According to the National Space Administration and the book(Khisty, 2003), it is explained that the level of service of the pedestrian network in this guideline is technical and general, and can be adjusted to existing environmental conditions. The level of service (LOS) of sidewalks is grouped into 6 criteria. See table 1 below.

Tabel 1. LOS Division Description LOS Room (m2/ped) Flow Rate

(ped/mnt/m) Speed (m/mnt)

A ≥ 5,6 ≤ 16 >78

B ≥ 3.7 -5,6 ≤ 16-23 >75,6-78

C ≥ 2,2 – 3,7 ≤ 23-33 >73,2-75,6

D ≥ 1,4 – 2,2 ≤ 33-50 >68,4-73,2

E ≥ 0,74 – 1,4 ≤50-77 >45,6-68,4

F ≥ 0,74 Diverse ≤45,6

Description:

a. LOS A

The pedestrian path covers an area of ≥ 5.6 m2/pedestrian, the large pedestrian flow ≤ 16 pedestrians/minute/meter. In a pedestrian space with LOS A people can walk freely, pedestrians can determine the direction of walking freely, at a relatively fast speed without causing disturbance among fellow pedestrians.

b. LOS B

Pedestrian path covering an area of ≥ 3.7 – 5.6 m2/pedestrian, large pedestrian flow ≤ 16 - 23 pedestrians / minute / meter. At LOS B, pedestrian spaces are still comfortable to pass at a fast pace. The presence of other pedestrians has begun to affect the flow of pedestrians, but pedestrians can still walk comfortably without disturbing other pedestrians.

c. LOS C

Pedestrian path covering an area of ≥ 2.2 – 3.7 m2/pedestrian, large pedestrian flow ≤ 23 - 33 pedestrians / minute / meter. In LOS C, the pedestrian space still has a normal capacity, the pedestrians can move with the current in the direction of normal even in the opposite direction there will be a small contact. Pedestrian flow walking distance normally but relatively slow due to limited space between pedestrians.

d. LOS D

Pedestrian walkways covering an area of ≥ 1.4 – 2.2 m2/pedestrian, large pedestrian flows ≤ 33 – 50 pedestrians/minute/meter. In LOS D, pedestrian space began to be limited, to walk with normal currents must change positions frequently and change speed. The opposite current of pedestrians has the potential to be able to cause conflict. LOS D still generates a comfortable threshold current for pedestrians but has the potential for contact and interaction between pedestrians.

e. LOS E

Pedestrian path covering an area of ≥ 0.74 – 1.4 m2/pedestrian, large pedestrian flow ≤ 50 - 77 pedestrians / minute / meter. At LOS E, every pedestrian will have the same speed, due to the large number of pedestrians available. Turning direction, or stopping will have an impact on the current directly. Movement will be relatively slow and irregular. This situation is starting to be uncomfortable to go through but it is still the lower threshold of the pedestrian space plan capacity.

f. LOS F

The pedestrian path covers an area of ≤ 0.74 m2/pedestrian, large pedestrian flow varies pedestrian/minute/meter. At LOS F, the speed of pedestrian flows is very slow and limited. There will often be conflicts with pedestrians who are in the same direction or opposite. To turn around or stop is impossible. The character of this pedestrian room is more towards walking very slowly and queuing. LOS F is a level of service that is no longer comfortable and no longer in accordance with the capacity of pedestrian space.

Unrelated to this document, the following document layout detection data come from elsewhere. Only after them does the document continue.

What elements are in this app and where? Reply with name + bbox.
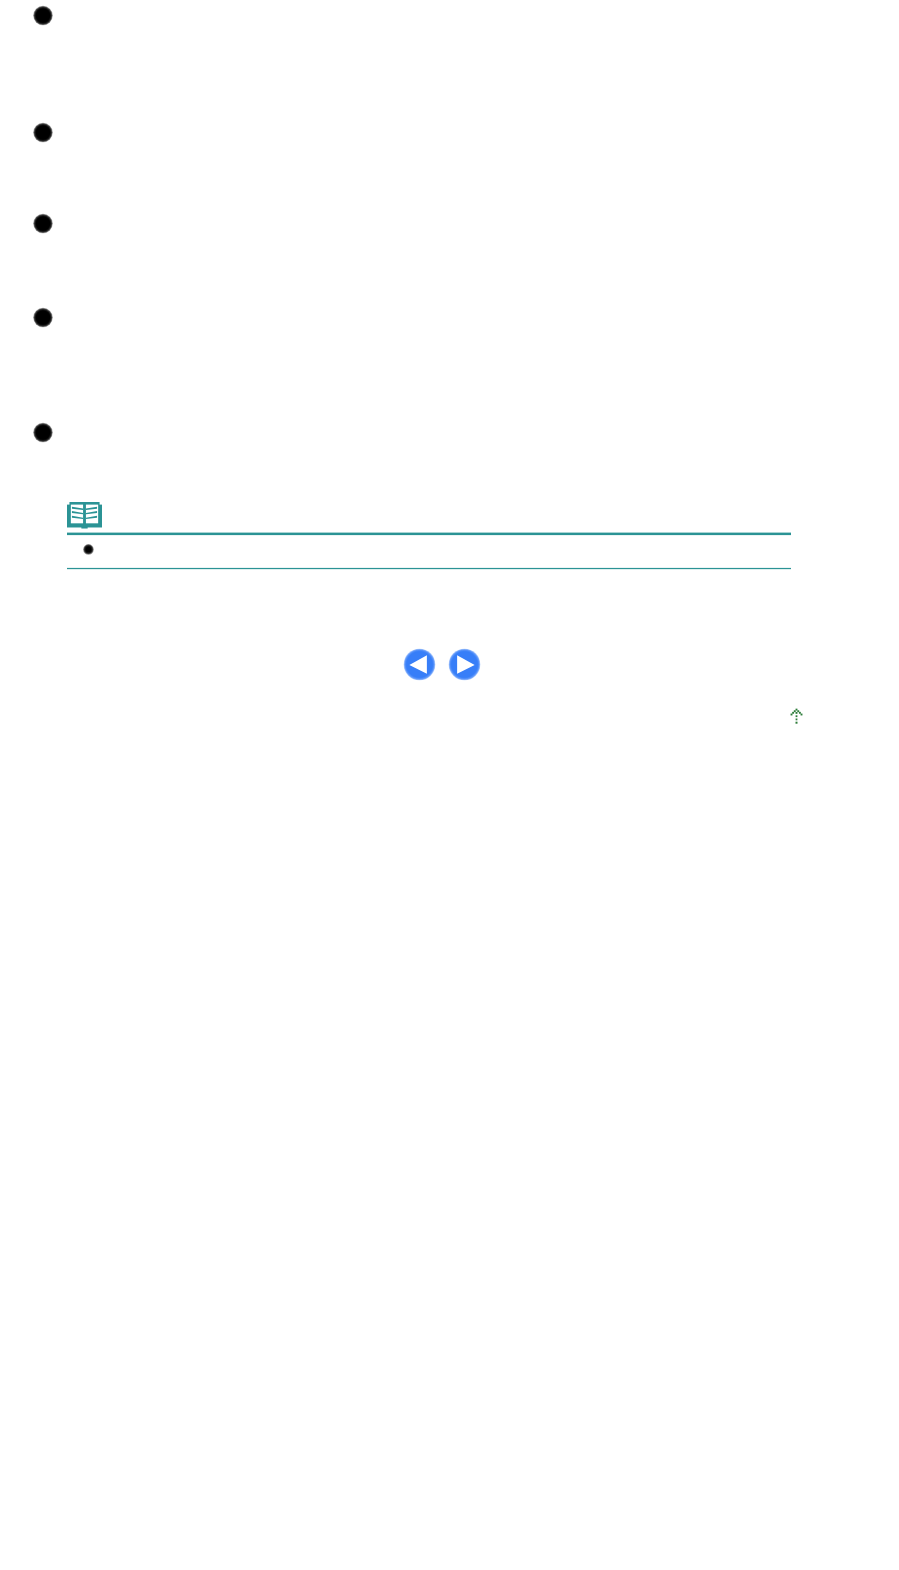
- button[interactable]: Topic link: [0, 422, 899, 444]
- button[interactable]: Topic link: [0, 307, 899, 329]
- button[interactable]: Next page: [450, 650, 479, 679]
- button[interactable]: Note: [67, 502, 102, 528]
- button[interactable]: Previous page: [405, 650, 434, 679]
- button[interactable]: Topic link: [0, 5, 899, 27]
- button[interactable]: Topic link: [0, 122, 899, 144]
- button[interactable]: Topic link: [0, 213, 899, 235]
- button[interactable]: Page top: [789, 708, 804, 725]
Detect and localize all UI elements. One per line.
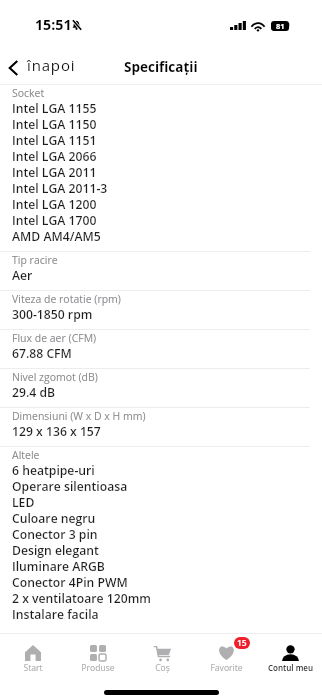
staticText: 29.4 dB — [12, 384, 56, 400]
staticText: 300-1850 rpm — [12, 306, 93, 322]
button[interactable]: înapoi — [0, 49, 84, 81]
staticText: Coș — [155, 662, 170, 674]
staticText: 6 heatpipe-uri — [12, 462, 95, 478]
staticText: Instalare facila — [12, 606, 99, 622]
staticText: Intel LGA 1150 — [12, 116, 97, 132]
staticText: Socket — [12, 86, 45, 100]
staticText: 15:51 — [35, 15, 72, 34]
staticText: Contul meu — [268, 662, 313, 673]
staticText: 15 — [237, 637, 247, 649]
staticText: Specificații — [124, 58, 198, 76]
staticText: Produse — [81, 662, 115, 674]
staticText: 2 x ventilatoare 120mm — [12, 590, 151, 606]
button[interactable]: Coș — [130, 634, 194, 674]
staticText: LED — [12, 494, 35, 510]
staticText: Tip racire — [12, 253, 58, 267]
staticText: Flux de aer (CFM) — [12, 331, 97, 345]
staticText: înapoi — [27, 55, 76, 75]
staticText: Intel LGA 1200 — [12, 196, 97, 212]
button[interactable]: Start — [0, 634, 65, 674]
staticText: Culoare negru — [12, 510, 96, 526]
staticText: 81 — [276, 21, 285, 31]
staticText: Start — [23, 662, 43, 674]
staticText: Nivel zgomot (dB) — [12, 370, 98, 384]
staticText: Intel LGA 1700 — [12, 212, 97, 228]
staticText: Intel LGA 1151 — [12, 132, 97, 148]
button[interactable]: 15 — [194, 634, 258, 674]
button[interactable]: Produse — [65, 634, 130, 674]
staticText: Aer — [12, 267, 33, 283]
staticText: Intel LGA 2011-3 — [12, 180, 108, 196]
staticText: Intel LGA 1155 — [12, 100, 97, 116]
staticText: Altele — [12, 448, 40, 462]
staticText: Conector 3 pin — [12, 526, 98, 542]
staticText: Conector 4Pin PWM — [12, 574, 128, 590]
staticText: Operare silentioasa — [12, 478, 128, 494]
staticText: AMD AM4/AM5 — [12, 228, 101, 244]
staticText: 67.88 CFM — [12, 345, 72, 361]
staticText: Viteza de rotatie (rpm) — [12, 292, 121, 306]
staticText: Intel LGA 2066 — [12, 148, 97, 164]
button[interactable]: Contul meu — [258, 634, 322, 673]
staticText: Intel LGA 2011 — [12, 164, 97, 180]
staticText: 129 x 136 x 157 — [12, 423, 101, 439]
staticText: Design elegant — [12, 542, 99, 558]
staticText: Dimensiuni (W x D x H mm) — [12, 409, 146, 423]
staticText: Iluminare ARGB — [12, 558, 105, 574]
staticText: Favorite — [210, 662, 243, 674]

2.3 Pedestrian Characteristics

Pedestrian characteristics are an important factor in the planning and operation of transportation systems.

Pedestrian characteristics can be felt through pedestrian activity that occurs. The principles of pedestrian movement analysis (Wilson, 2001) are based on effective sidewalks width, flow, speed, density, pedestrian space, and pedestrian V/C ratio.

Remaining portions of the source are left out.